[Reporter’s Notebook] Ineffective Grace Period for Forced Sale Suspension Measures View original image

[Asia Economy Reporter Hwang Yoon-joo] "Postponing forced liquidation in a bear market is ineffective. It can increase losses for both investors and securities firms. It is merely a gesture to show that financial authorities are taking action."


This is the assessment of a CEO of a certain securities firm regarding the forced liquidation postponement measure. The opinions of asset management industry professionals, capital market experts, and professors are similar.


On the 1st, the Financial Supervisory Service (FSS) announced that securities firms would be exempt from the obligation to maintain credit loan collateral ratios. Within about ten days, not only major securities firms but most extended the forced liquidation settlement date by one day.


The FSS’s purpose is "investor protection." It can be interpreted as giving investors a chance to cut losses themselves.

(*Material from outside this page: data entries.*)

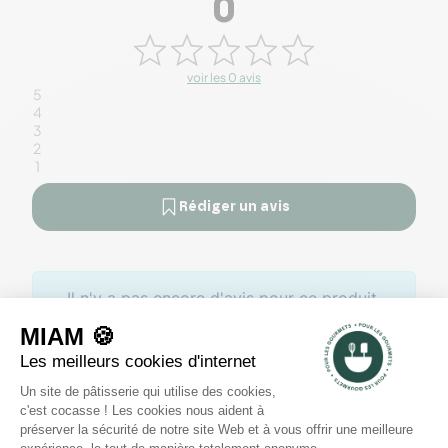
0
voir les 0 avis
5
4
3
2
1
Rédiger un avis
Il n'y a pas encore d'avis pour ce produit.
Des offres toute l’année
Profitez de promotions tout au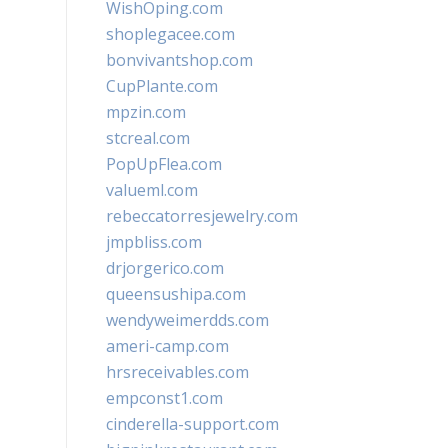
WishOping.com
shoplegacee.com
bonvivantshop.com
CupPlante.com
mpzin.com
stcreal.com
PopUpFlea.com
valueml.com
rebeccatorresjewelry.com
jmpbliss.com
drjorgerico.com
queensushipa.com
wendyweimerdds.com
ameri-camp.com
hrsreceivables.com
empconst1.com
cinderella-support.com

It means to sell off temporarily during a rebound in a highly volatile market. There is also the rationale that it can partially defend against a larger market decline caused by an increase in forced liquidations due to falling stock prices.


However, the market criticizes this measure as a misunderstanding of the meaning of forced liquidation. A securities firm CEO pointed out, "Extending the forced liquidation grace period by one day in a falling market can increase a 30% loss to a 50% loss," adding, "Forced liquidation during a continuous price decline is the last resort for recovering investment funds." If individual investors’ losses increase, securities firms’ losses also grow.

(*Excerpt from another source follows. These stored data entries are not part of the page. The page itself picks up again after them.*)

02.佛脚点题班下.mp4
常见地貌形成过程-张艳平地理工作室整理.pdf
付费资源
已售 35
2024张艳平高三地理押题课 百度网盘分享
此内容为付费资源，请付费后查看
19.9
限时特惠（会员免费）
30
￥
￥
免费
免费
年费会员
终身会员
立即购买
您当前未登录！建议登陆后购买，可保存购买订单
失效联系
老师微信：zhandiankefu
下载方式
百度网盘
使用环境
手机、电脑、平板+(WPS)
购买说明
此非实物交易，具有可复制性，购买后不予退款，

The market situation is heavily influenced by external factors such as inflation, a strong dollar, and war. Everyone is aware of this. Regarding the implementation of the forced liquidation postponement for three months, another industry insider said, "The financial authorities gave guidelines. They seem to think that after three months, the peak of inflation will have passed and the Russia-Ukraine war may be resolved."



Postponing the forced liquidation settlement date by one day cannot prevent investor losses or stock price declines. If the financial authorities intended this measure to calm market participants’ sentiment, it is a misjudgment. It only signals that the financial authorities can change rules to show they are ‘working’ during a crisis.


This content was produced with the assistance of AI translation services.